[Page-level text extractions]
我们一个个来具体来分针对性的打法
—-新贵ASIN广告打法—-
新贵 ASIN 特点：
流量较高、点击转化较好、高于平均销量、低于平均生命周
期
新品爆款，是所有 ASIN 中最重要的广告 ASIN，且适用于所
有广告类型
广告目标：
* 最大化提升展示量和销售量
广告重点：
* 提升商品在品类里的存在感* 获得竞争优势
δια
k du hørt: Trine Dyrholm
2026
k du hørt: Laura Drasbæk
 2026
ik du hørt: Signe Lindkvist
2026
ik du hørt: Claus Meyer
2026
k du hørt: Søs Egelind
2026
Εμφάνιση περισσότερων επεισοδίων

==

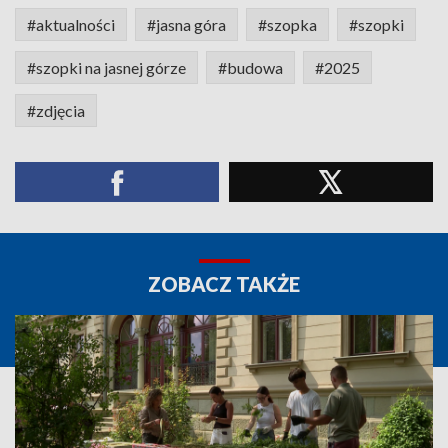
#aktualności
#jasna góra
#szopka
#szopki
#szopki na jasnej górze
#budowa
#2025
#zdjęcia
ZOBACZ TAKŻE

==

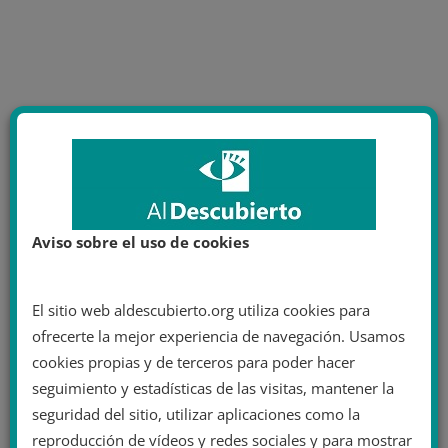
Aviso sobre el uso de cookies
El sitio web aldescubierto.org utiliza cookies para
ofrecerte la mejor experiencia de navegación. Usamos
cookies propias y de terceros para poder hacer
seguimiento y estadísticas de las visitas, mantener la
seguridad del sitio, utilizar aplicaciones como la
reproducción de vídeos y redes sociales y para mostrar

### Task prompt
For the string "sitio", show each line of the entries above where it occurs.

### Solution
El sitio web aldescubierto.org utiliza cookies para
seguridad del sitio, utilizar aplicaciones como la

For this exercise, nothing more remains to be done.